Work to be completed ▸ With the pictures omitted, write out the entries that follow exactly as they stand.

Stored data entries
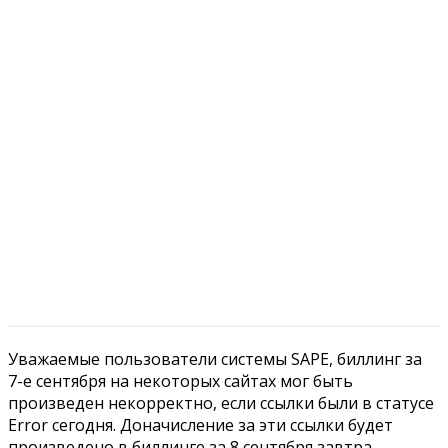
Уважаемые пользователи системы SAPE, биллинг за
7-е сентября на некоторых сайтах мог быть
произведен некорректно, если ссылки были в статусе
Error сегодня.
Доначисление за эти ссылки будет
произведено в биллинге за 8 сентября завтра.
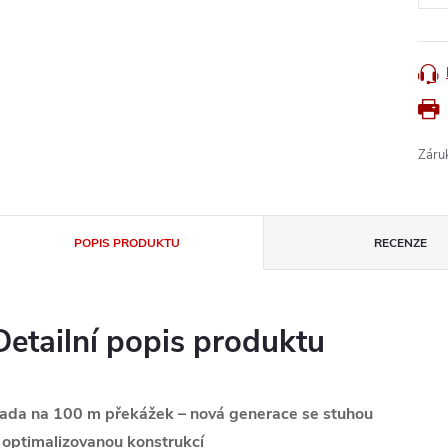
Záru
POPIS PRODUKTU
RECENZE
Detailní popis produktu
ada na 100 m překážek – nová generace se stuhou
 optimalizovanou konstrukcí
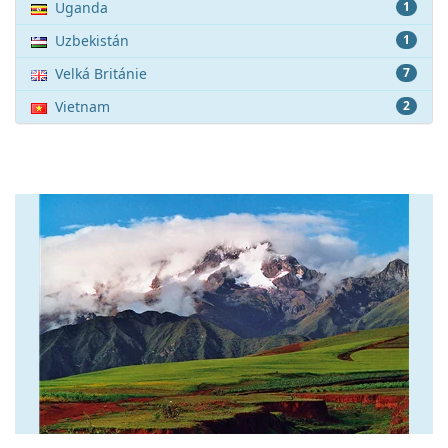
Uganda
1
Uzbekistán
1
Velká Británie
7
Vietnam
2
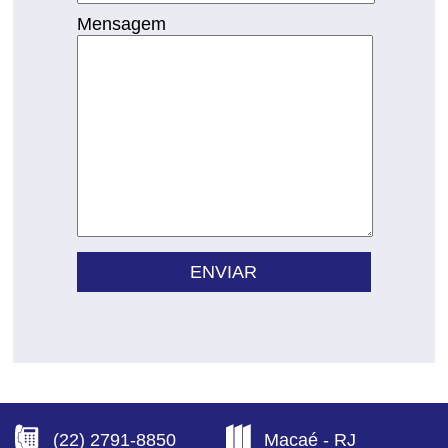
Mensagem
(22) 2791-8850
Macaé - RJ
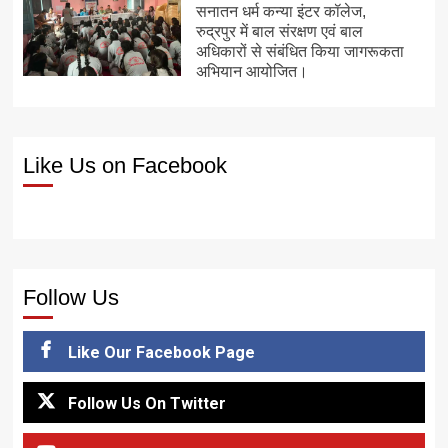
सनातन धर्म कन्या इंटर कॉलेज,
रुद्रपुर में बाल संरक्षण एवं बाल
अधिकारों से संबंधित किया जागरूकता
अभियान आयोजित।
Like Us on Facebook
Follow Us
Like Our Facebook Page
Follow Us On Twitter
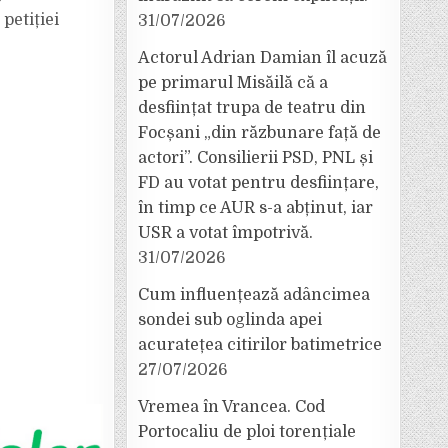
petiției
31/07/2026
Actorul Adrian Damian îl acuză
pe primarul Misăilă că a
desființat trupa de teatru din
Focșani „din răzbunare față de
actori”. Consilierii PSD, PNL și
FD au votat pentru desființare,
în timp ce AUR s-a abținut, iar
USR a votat împotrivă.
31/07/2026
Cum influențează adâncimea
sondei sub oglinda apei
acuratețea citirilor batimetrice
27/07/2026
Vremea în Vrancea. Cod
Portocaliu de ploi torențiale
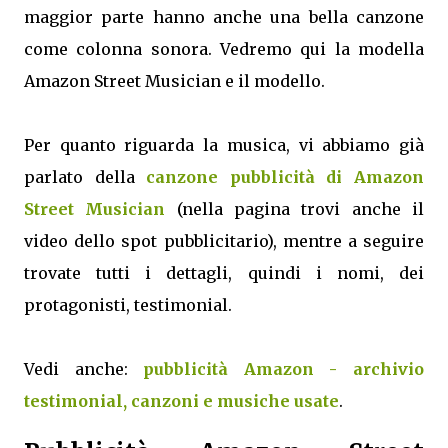
maggior parte hanno anche una bella canzone
come colonna sonora. Vedremo qui la modella
Amazon Street Musician e il modello.
Per quanto riguarda la musica, vi abbiamo già
parlato della
canzone pubblicità di Amazon
Street Musician
(nella pagina trovi anche il
video dello spot pubblicitario), mentre a seguire
trovate tutti i dettagli, quindi i nomi, dei
protagonisti, testimonial.
Vedi anche:
pubblicità Amazon - archivio
testimonial, canzoni e musiche usate
.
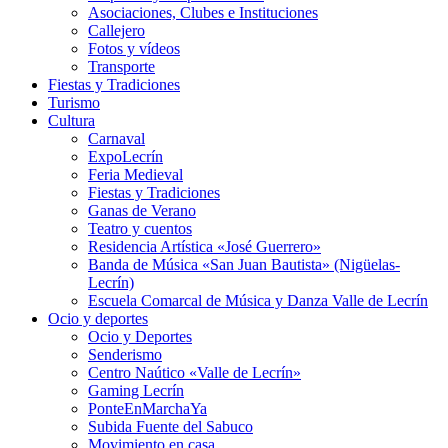
Asociaciones, Clubes e Instituciones
Callejero
Fotos y vídeos
Transporte
Fiestas y Tradiciones
Turismo
Cultura
Carnaval
ExpoLecrín
Feria Medieval
Fiestas y Tradiciones
Ganas de Verano
Teatro y cuentos
Residencia Artística «José Guerrero»
Banda de Música «San Juan Bautista» (Nigüelas-
Lecrín)
Escuela Comarcal de Música y Danza Valle de Lecrín
Ocio y deportes
Ocio y Deportes
Senderismo
Centro Naútico «Valle de Lecrín»
Gaming Lecrín
PonteEnMarchaYa
Subida Fuente del Sabuco
Movimiento en casa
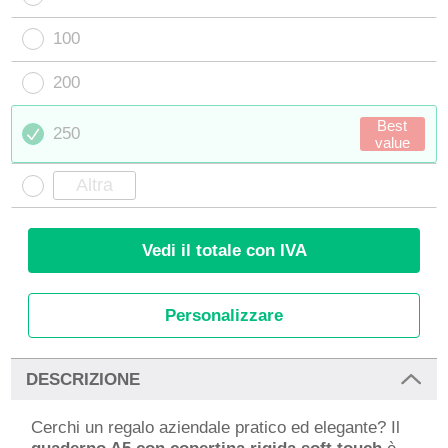
100
200
Best
250
value
Vedi il totale con IVA
Personalizzare
DESCRIZIONE
Cerchi un regalo aziendale pratico ed elegante? Il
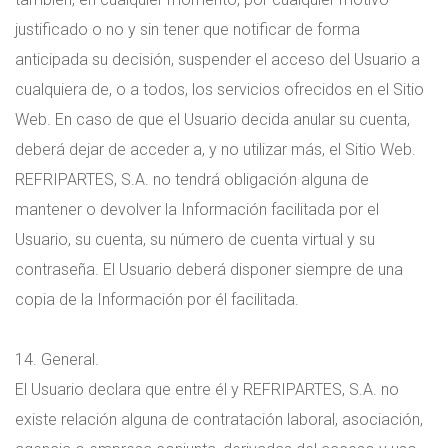
justificado o no y sin tener que notificar de forma
anticipada su decisión, suspender el acceso del Usuario a
cualquiera de, o a todos, los servicios ofrecidos en el Sitio
Web. En caso de que el Usuario decida anular su cuenta,
deberá dejar de acceder a, y no utilizar más, el Sitio Web.
REFRIPARTES, S.A. no tendrá obligación alguna de
mantener o devolver la Información facilitada por el
Usuario, su cuenta, su número de cuenta virtual y su
contraseña. El Usuario deberá disponer siempre de una
copia de la Información por él facilitada.
14. General.
El Usuario declara que entre él y REFRIPARTES, S.A. no
existe relación alguna de contratación laboral, asociación,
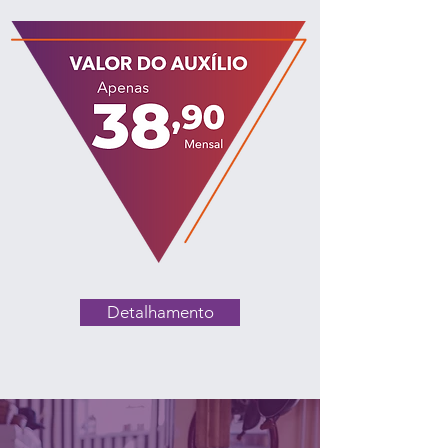
Detalhamento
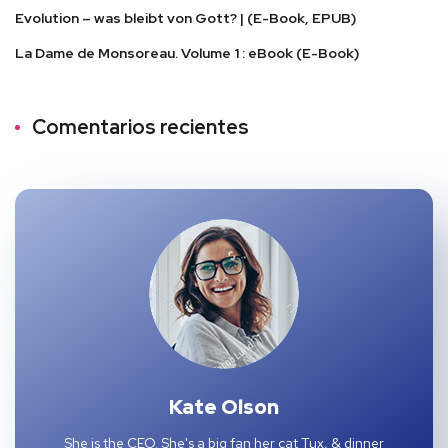
Evolution – was bleibt von Gott? | (E-Book, EPUB)
La Dame de Monsoreau. Volume 1 : eBook (E-Book)
Comentarios recientes
Kate Olson
She is the CEO. She's a big fan her cat Tux, & dinner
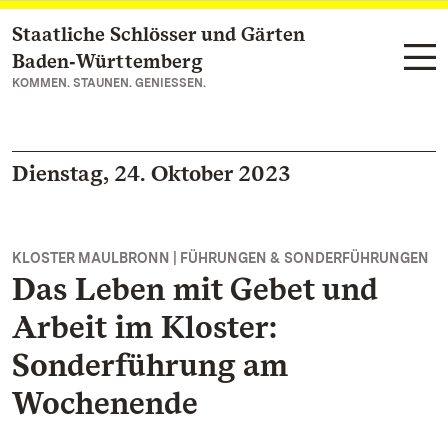
Staatliche Schlösser und Gärten
Zum Hauptinhalt springen
Baden‑Württemberg
KOMMEN. STAUNEN. GENIESSEN.
Dienstag, 24. Oktober 2023
KLOSTER MAULBRONN | FÜHRUNGEN & SONDERFÜHRUNGEN
Das Leben mit Gebet und
Arbeit im Kloster:
Sonderführung am
Wochenende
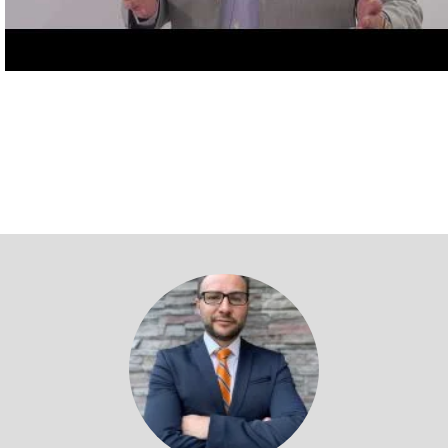
Volver a profesores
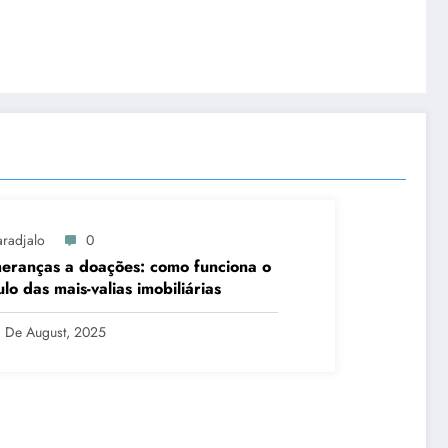
aradjalo
0
eranças a doações: como funciona o
ulo das mais-valias imobiliárias
8 De August, 2025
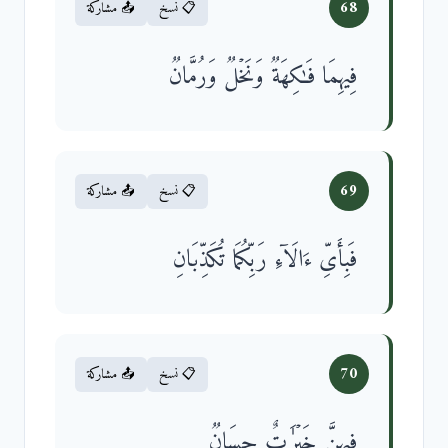
68
📋 نسخ
📤 مشاركة
فِیهِمَا فَـٰكِهَةࣱ وَنَخۡلࣱ وَرُمَّانࣱ
69
📋 نسخ
📤 مشاركة
فَبِأَیِّ ءَالَاۤءِ رَبِّكُمَا تُكَذِّبَانِ
70
📋 نسخ
📤 مشاركة
فِیهِنَّ خَیۡرَ ٰ⁠تٌ حِسَانࣱ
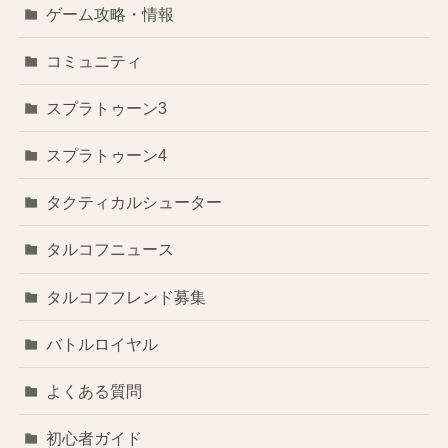
ゲーム攻略・情報
コミュニティ
スプラトゥーン3
スプラトゥーン4
タクティカルシューター
タルコフニュース
タルコフフレンド募集
バトルロイヤル
よくある質問
初心者ガイド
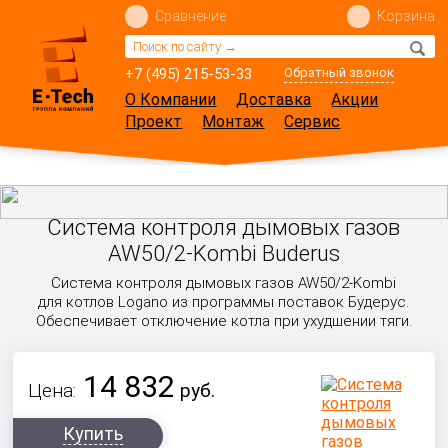
Сравнение
Корзина
+7 (495) 215-53-33
Обратный звонок
О Компании
Доставка
Акции
Проект
Монтаж
Сервис
Система контроля дымовых газов
AW50/2-Kombi Buderus
Система контроля дымовых газов AW50/2-Kombi
для котлов Logano из программы поставок Будерус.
Обеспечивает отключение котла при ухудшении тяги.
14 832
Цена:
руб.
Купить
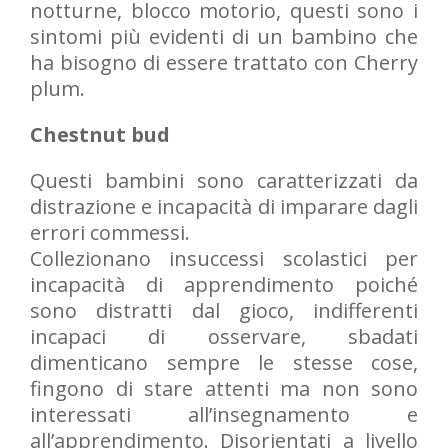
notturne, blocco motorio, questi sono i
sintomi più evidenti di un bambino che
ha bisogno di essere trattato con Cherry
plum.
Chestnut bud
Questi bambini sono caratterizzati da
distrazione e incapacità di imparare dagli
errori commessi.
Collezionano insuccessi scolastici per
incapacità di apprendimento poiché
sono distratti dal gioco, indifferenti
incapaci di osservare, sbadati
dimenticano sempre le stesse cose,
fingono di stare attenti ma non sono
interessati all’insegnamento e
all’apprendimento. Disorientati a livello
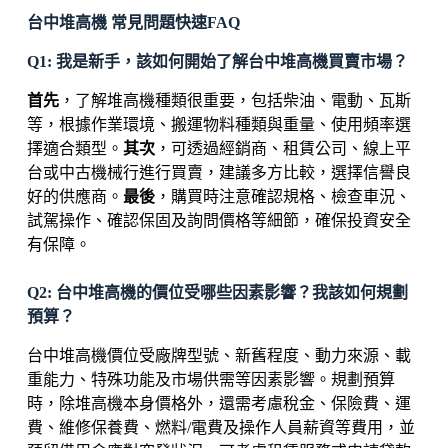
台中堆高機 常見問題快速FAQ
Q1: 我是新手，該如何開始了解台中堆高機買賣市場？
首先
，了解堆高機種類很重要，包括柴油、電動、瓦斯
等，根據作業環境、搬運物料種類與重量、使用頻率選
擇適合類型。
其次
，可透過經銷商、租賃公司、線上平
台或中古機械行進行買賣，建議多方比較，選擇信譽良
好的供應商。
最後
，購買時注意確認規格、檢查車況、
試駕操作、確認保固及詢問價格等細節，確保投資安全
有保障。
Q2: 台中堆高機的價位受哪些因素影響？我該如何規劃
預算？
台中堆高機價位受廠牌型號、新舊程度、動力來源、載
重能力、特殊功能及市場供需等因素影響。規劃預算
時，除堆高機本身價格外，還需考慮稅金、保險費、運
費、維修保養費、燃料/電費及操作人員薪資等費用，並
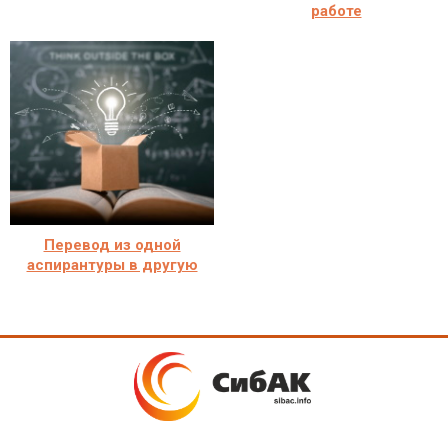
работе
Перевод из одной
аспирантуры в другую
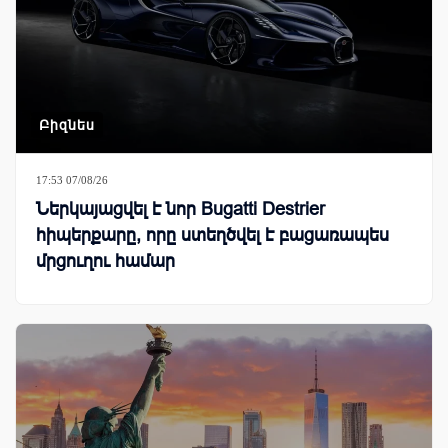
Բիզնես
17:53 07/08/26
Ներկայացվել է նոր Bugatti Destrier
հիպերքարը, որը ստեղծվել է բացառապես
մրցուղու համար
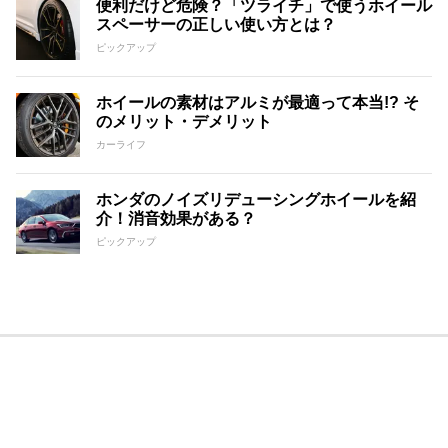
便利だけど危険？「ツライチ」で使うホイール
スペーサーの正しい使い方とは？
ピックアップ
ホイールの素材はアルミが最適って本当!? そ
のメリット・デメリット
カーライフ
ホンダのノイズリデューシングホイールを紹
介！消音効果がある？
ピックアップ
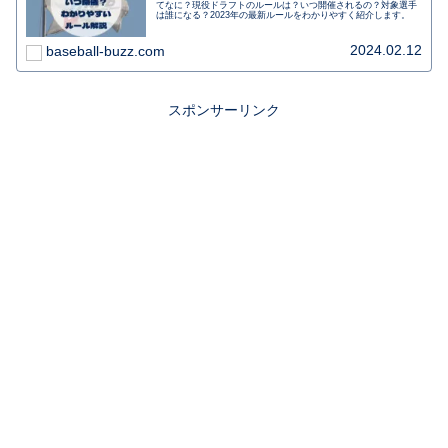
てなに？現役ドラフトのルールは？いつ開催されるの？対象選手
は誰になる？2023年の最新ルールをわかりやすく紹介します。
2024.02.12
baseball-buzz.com
スポンサーリンク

Solution for this exercise ▸
Уважаемые пользователи системы SAPE, биллинг за
7-е сентября на некоторых сайтах мог быть
произведен некорректно, если ссылки были в статусе
Error сегодня.
Доначисление за эти ссылки будет
произведено в биллинге за 8 сентября завтра.
Záru
POPIS PRODUKTU
RECENZE
Detailní popis produktu
ada na 100 m překážek – nová generace se stuhou
 optimalizovanou konstrukcí
Uganda
1
Uzbekistán
1
Velká Británie
7
Vietnam
2
Mensagem
(22) 2791-8850
Macaé - RJ
सनातन धर्म कन्या इंटर कॉलेज,
रुद्रपुर में बाल संरक्षण एवं बाल
अधिकारों से संबंधित किया जागरूकता
अभियान आयोजित।
Like Us on Facebook
Follow Us
Like Our Facebook Page
Follow Us On Twitter
petiției
31/07/2026
Actorul Adrian Damian îl acuză
pe primarul Misăilă că a
desființat trupa de teatru din
Focșani „din răzbunare față de
actori”. Consilierii PSD, PNL și
FD au votat pentru desființare,
în timp ce AUR s-a abținut, iar
USR a votat împotrivă.
31/07/2026
Cum influențează adâncimea
sondei sub oglinda apei
acuratețea citirilor batimetrice
27/07/2026
Vremea în Vrancea. Cod
Portocaliu de ploi torențiale
maggior parte hanno anche una bella canzone
come colonna sonora. Vedremo qui la modella
Amazon Street Musician e il modello.
Per quanto riguarda la musica, vi abbiamo già
parlato della
canzone pubblicità di Amazon
Street Musician
(nella pagina trovi anche il
video dello spot pubblicitario), mentre a seguire
trovate tutti i dettagli, quindi i nomi, dei
protagonisti, testimonial.
Vedi anche:
pubblicità Amazon - archivio
testimonial, canzoni e musiche usate
.
Asociaciones, Clubes e Instituciones
Callejero
Fotos y vídeos
Transporte
Fiestas y Tradiciones
Turismo
Cultura
Carnaval
ExpoLecrín
Feria Medieval
Fiestas y Tradiciones
Ganas de Verano
Teatro y cuentos
Residencia Artística «José Guerrero»
Banda de Música «San Juan Bautista» (Nigüelas-
Lecrín)
Escuela Comarcal de Música y Danza Valle de Lecrín
Ocio y deportes
Ocio y Deportes
Senderismo
Centro Naútico «Valle de Lecrín»
Gaming Lecrín
PonteEnMarchaYa
Subida Fuente del Sabuco
Movimiento en casa
100
200
Best
250
value
Vedi il totale con IVA
Personalizzare
DESCRIZIONE
Cerchi un regalo aziendale pratico ed elegante? Il
justificado o no y sin tener que notificar de forma
anticipada su decisión, suspender el acceso del Usuario a
cualquiera de, o a todos, los servicios ofrecidos en el Sitio
Web. En caso de que el Usuario decida anular su cuenta,
deberá dejar de acceder a, y no utilizar más, el Sitio Web.
REFRIPARTES, S.A. no tendrá obligación alguna de
mantener o devolver la Información facilitada por el
Usuario, su cuenta, su número de cuenta virtual y su
contraseña. El Usuario deberá disponer siempre de una
copia de la Información por él facilitada.
14. General.
El Usuario declara que entre él y REFRIPARTES, S.A. no
existe relación alguna de contratación laboral, asociación,
Detalhamento
Evolution – was bleibt von Gott? | (E-Book, EPUB)
La Dame de Monsoreau. Volume 1 : eBook (E-Book)
Comentarios recientes
Kate Olson
She is the CEO. She's a big fan her cat Tux, & dinner
Staatliche Schlösser und Gärten
Zum Hauptinhalt springen
Baden‑Württemberg
KOMMEN. STAUNEN. GENIESSEN.
Dienstag, 24. Oktober 2023
KLOSTER MAULBRONN | FÜHRUNGEN & SONDERFÜHRUNGEN
Das Leben mit Gebet und
Arbeit im Kloster:
Sonderführung am
Wochenende
Volver a profesores
aradjalo
0
eranças a doações: como funciona o
ulo das mais-valias imobiliárias
8 De August, 2025
68
📋 نسخ
📤 مشاركة
فِیهِمَا فَـٰكِهَةࣱ وَنَخۡلࣱ وَرُمَّانࣱ
69
📋 نسخ
📤 مشاركة
فَبِأَیِّ ءَالَاۤءِ رَبِّكُمَا تُكَذِّبَانِ
70
📋 نسخ
📤 مشاركة
فِیهِنَّ خَیۡرَ ٰ⁠تٌ حِسَانࣱ
ゲーム攻略・情報
コミュニティ
スプラトゥーン3
スプラトゥーン4
タクティカルシューター
タルコフニュース
タルコフフレンド募集
バトルロイヤル
よくある質問
初心者ガイド
Сравнение
Корзина
+7 (495) 215-53-33
Обратный звонок
О Компании
Доставка
Акции
Проект
Монтаж
Сервис
Система контроля дымовых газов
AW50/2-Kombi Buderus
Система контроля дымовых газов AW50/2-Kombi
для котлов Logano из программы поставок Будерус.
Обеспечивает отключение котла при ухудшении тяги.
14 832
Цена:
руб.
Купить
notturne, blocco motorio, questi sono i
sintomi più evidenti di un bambino che
ha bisogno di essere trattato con Cherry
plum.
Chestnut bud
Questi bambini sono caratterizzati da
distrazione e incapacità di imparare dagli
errori commessi.
Collezionano insuccessi scolastici per
incapacità di apprendimento poiché
sono distratti dal gioco, indifferenti
incapaci di osservare, sbadati
dimenticano sempre le stesse cose,
fingono di stare attenti ma non sono
interessati all’insegnamento e
all’apprendimento. Disorientati a livello
台中堆高機 常見問題快速FAQ
Q1: 我是新手，該如何開始了解台中堆高機買賣市場？
首先
，了解堆高機種類很重要，包括柴油、電動、瓦斯
等，根據作業環境、搬運物料種類與重量、使用頻率選
擇適合類型。
其次
，可透過經銷商、租賃公司、線上平
台或中古機械行進行買賣，建議多方比較，選擇信譽良
好的供應商。
最後
，購買時注意確認規格、檢查車況、
試駕操作、確認保固及詢問價格等細節，確保投資安全
有保障。
Q2: 台中堆高機的價位受哪些因素影響？我該如何規劃
預算？
台中堆高機價位受廠牌型號、新舊程度、動力來源、載
重能力、特殊功能及市場供需等因素影響。規劃預算
時，除堆高機本身價格外，還需考慮稅金、保險費、運
費、維修保養費、燃料/電費及操作人員薪資等費用，並
работе
Перевод из одной
аспирантуры в другую
Բիզնես
17:53 07/08/26
Ներկայացվել է նոր Bugatti Destrier
հիպերքարը, որը ստեղծվել է բացառապես
մրցուղու համար
便利だけど危険？「ツライチ」で使うホイール
スペーサーの正しい使い方とは？
ピックアップ
ホイールの素材はアルミが最適って本当!? そ
のメリット・デメリット
カーライフ
ホンダのノイズリデューシングホイールを紹
介！消音効果がある？
ピックアップ
てなに？現役ドラフトのルールは？いつ開催されるの？対象選手
は誰になる？2023年の最新ルールをわかりやすく紹介します。
2024.02.12
baseball-buzz.com
スポンサーリンク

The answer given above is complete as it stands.